As a completely manual digital shooter, that stuff  around light and settings sticks in your head and it made me infinitely better at reading light and guessing settings.

My boy again. Kodak Portra 400. Mamiya RB67.

Film really opens your eyes to the magic of photography and at the same time makes you grateful for digital.

After the Mamiya RB67, my obsession grew and I had a Mamiya C330 twin lens medium format camera and I borrowed a 35mm Canon A1 from a friend. These are all manual focus cameras.

Later I also had a Contax G1 35mm camera which had a light meter and autofocus, and a Leica Minilux 35mm camera which was basically a very expensive point and shoot automatic film camera.

Shooting a roll of film in any camera is a magical experience of luck and patience. Picking a film stock, shooting it hoping you loaded the film properly and the settings you dialled in were in the right ball park at least… and if it was manual focus just praying that you nailed that too. Often I didn’t nail many or any of these things!

Then opening the back of the camera hoping the film wound back properly and you aren’t about to kill it with light and then just waiting, so so impatiently, to see how it all turned out.

And even the shots that don’t turn out so nicely are somehow special because of this process of craft, trust and patience you went through to get there.

Digital has shortcut a lot of that stuff out of photography obviously but the artistic process is and can still be the same. We see a thing, we capture a thing, that thing now exists as a photo, for eternity. Film or digital that’s what it boils down to. It’s just quicker and easier now.

It’s up to us whether we keep that commitment to the craft, that innate trust in our artistic instincts, of reading light, and of striving for composition before we click that shutter release.

I personally think we are better photographers if we focus on those things and I only got that belief from shooting film.

And as photography becomes less respected thanks to phone cameras, it’s these things that will mean we continue to stand out as professional photographers, which I think is going to be vital over the next decade.

But back to film.
Film is special.
Film is magic.
Film is good for the soul.
Try it.

Thanks for reading!

Adam

PS – I’ve had film scans come back all black because I obviously didn’t wind on the film properly. It was so nice of them to still go through the process of scanning them even though they could see that the negatives were all blank after developing!

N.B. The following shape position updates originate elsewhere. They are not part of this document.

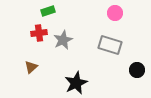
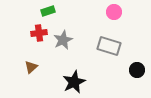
pink circle: moved 1 px left, 1 px up
gray rectangle: moved 1 px left, 1 px down
black star: moved 2 px left, 1 px up
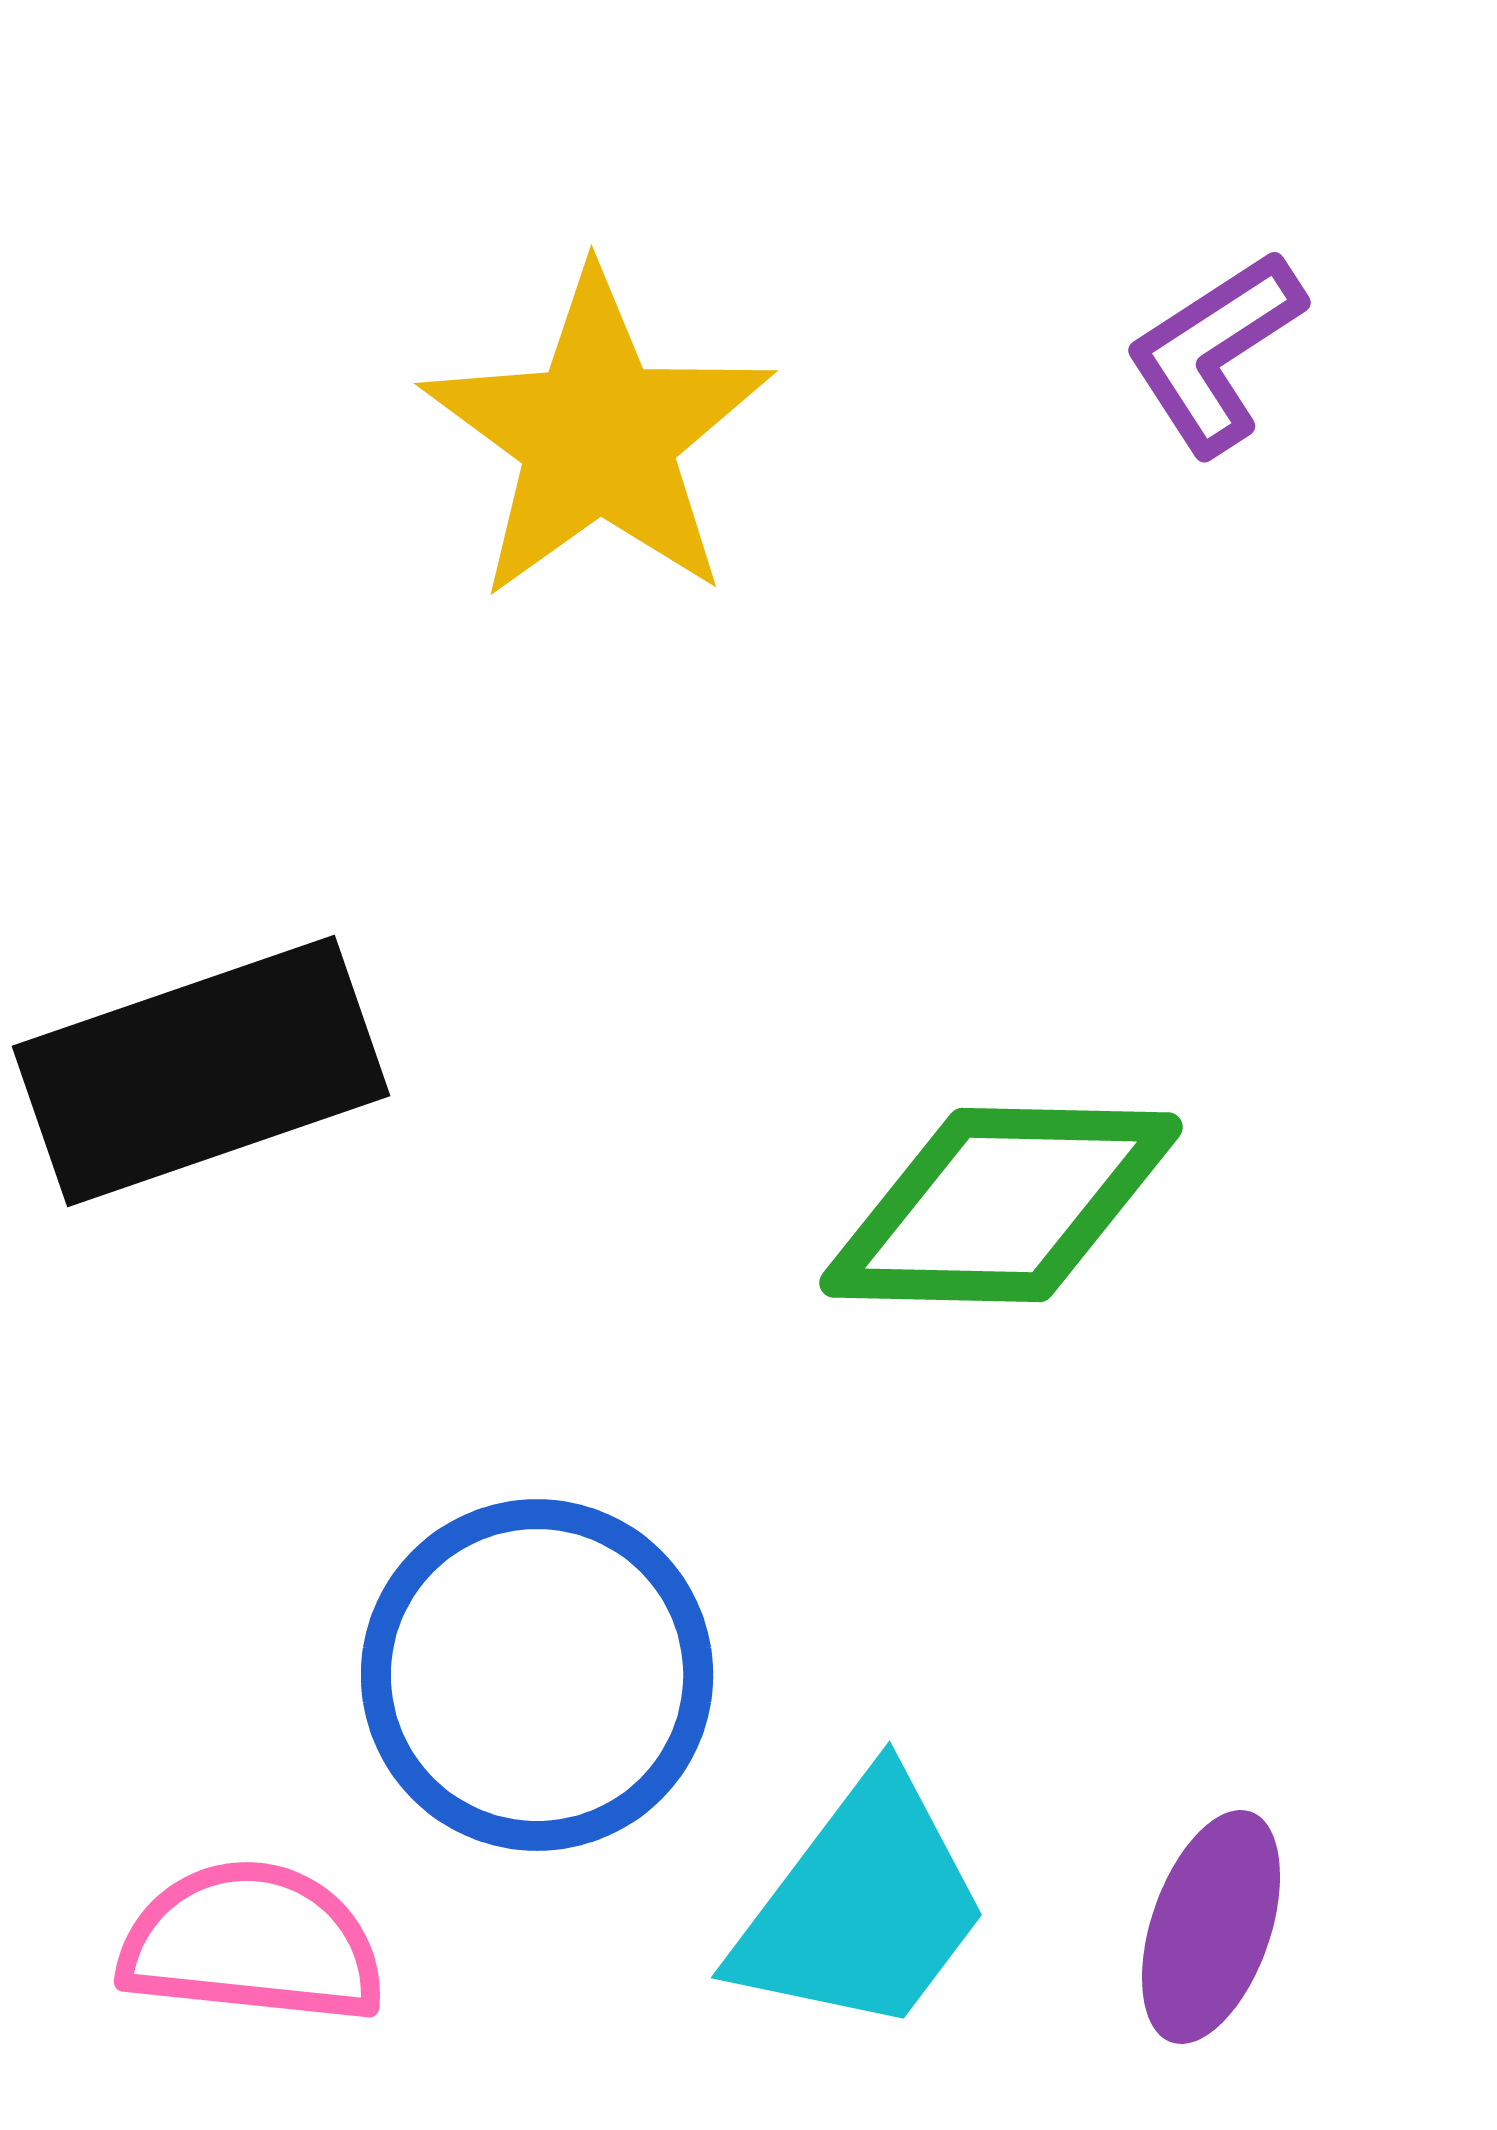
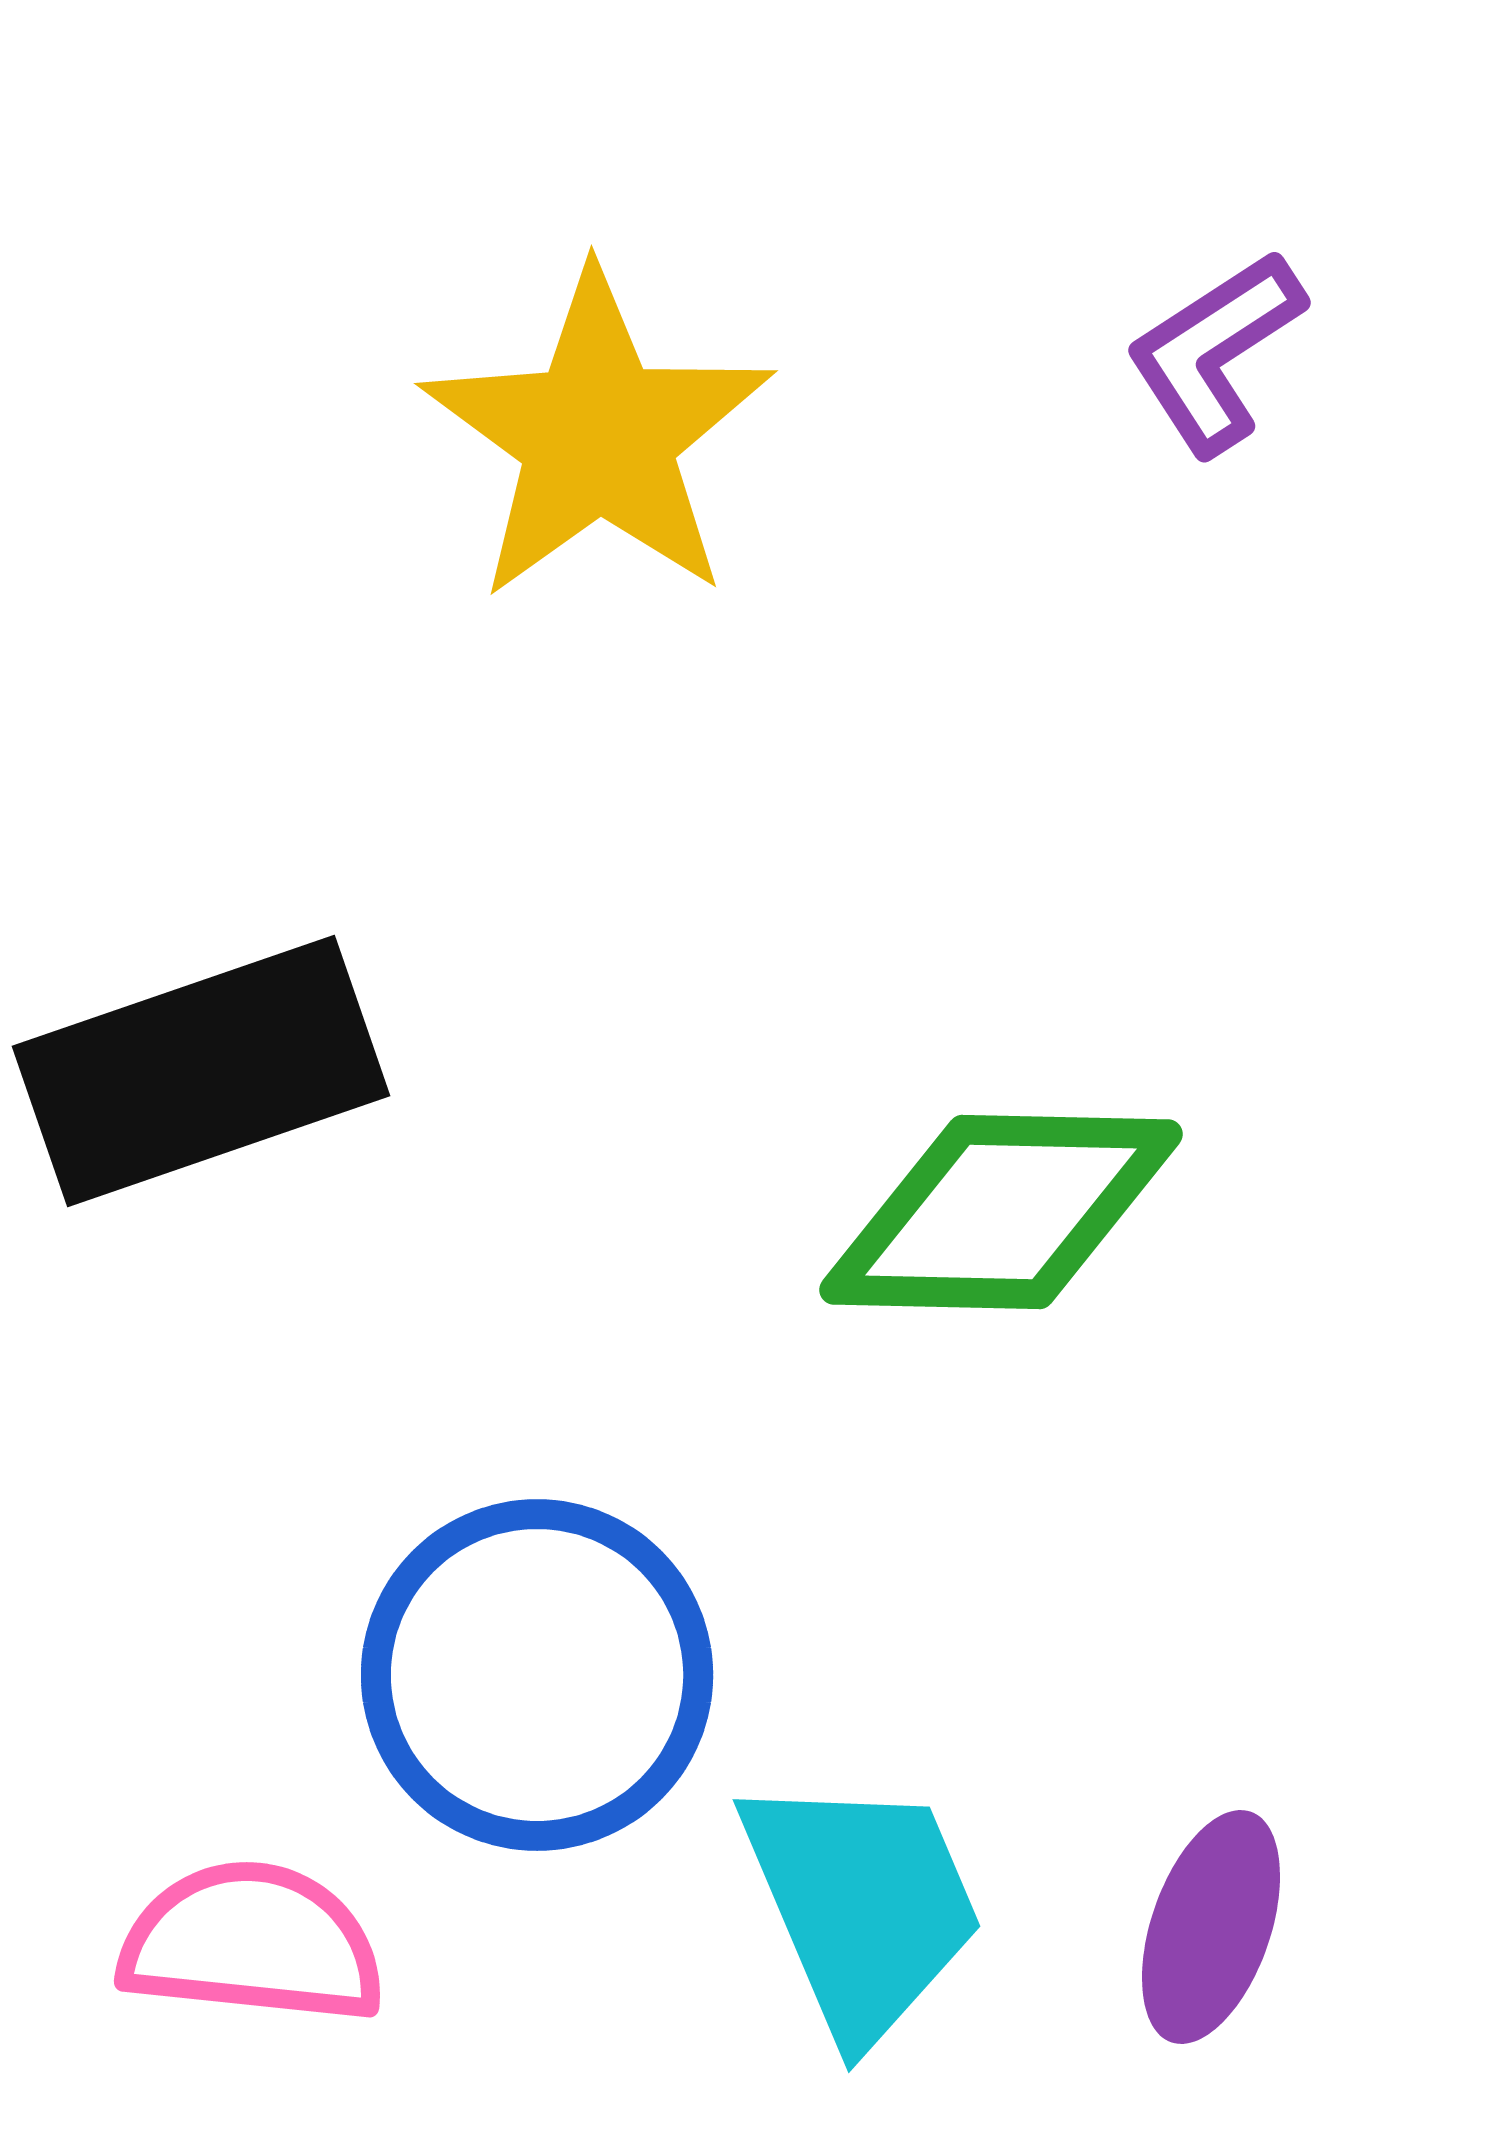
green diamond: moved 7 px down
cyan trapezoid: rotated 60 degrees counterclockwise
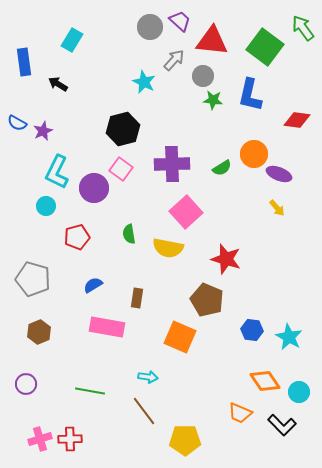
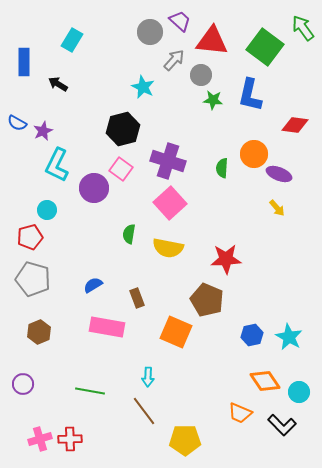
gray circle at (150, 27): moved 5 px down
blue rectangle at (24, 62): rotated 8 degrees clockwise
gray circle at (203, 76): moved 2 px left, 1 px up
cyan star at (144, 82): moved 1 px left, 5 px down
red diamond at (297, 120): moved 2 px left, 5 px down
purple cross at (172, 164): moved 4 px left, 3 px up; rotated 20 degrees clockwise
green semicircle at (222, 168): rotated 126 degrees clockwise
cyan L-shape at (57, 172): moved 7 px up
cyan circle at (46, 206): moved 1 px right, 4 px down
pink square at (186, 212): moved 16 px left, 9 px up
green semicircle at (129, 234): rotated 18 degrees clockwise
red pentagon at (77, 237): moved 47 px left
red star at (226, 259): rotated 20 degrees counterclockwise
brown rectangle at (137, 298): rotated 30 degrees counterclockwise
blue hexagon at (252, 330): moved 5 px down; rotated 20 degrees counterclockwise
orange square at (180, 337): moved 4 px left, 5 px up
cyan arrow at (148, 377): rotated 84 degrees clockwise
purple circle at (26, 384): moved 3 px left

Must’ve been an amusing one for the lab!

PPS – One of my biggest regrets is selling all my film cameras. I’ve not owned any for a few years now and I’ve always sold them on too cheaply! I’m just an all-or-nothing kind of person though, so once I decided I was done with film I sold them all.

PPPS – I did keep the lens from my Contax G1 and bought an adapter to use it on my Sony A7iii. It was the cult 45mm Zeiss Planar f2 lens, but the results were so disappointing from it on the Sony so that eventually got sold too.

PPPPS – Yes I did shoot film at some weddings. I made a point of making it quite experiential for them, and making quite a big thing of it. Turns out people don’t really care about that, or care enough about it to make me want to do it for them anyway, so I knocked it on the head pretty quickly!

PPPPPS – The final straw for me was when, to try and get around expensive scanning costs, I bought a flatbed scanner and tried scanning my own negatives. It was hell. Truly. I wouldn’t recommend it to anyone.

My other boy. Ilford Delta 3200. Mamiya RB67. I have this one framed huge on my wall at home.
Kodak 200 (expired). Leica Minilux.
Lucky 100. Contax G1.
Kodak 200 (expired). Contax G1.
Kodak 200 (expired). Leica Minilux.
Kodak 200 (expired). Self scanned. Contax G1.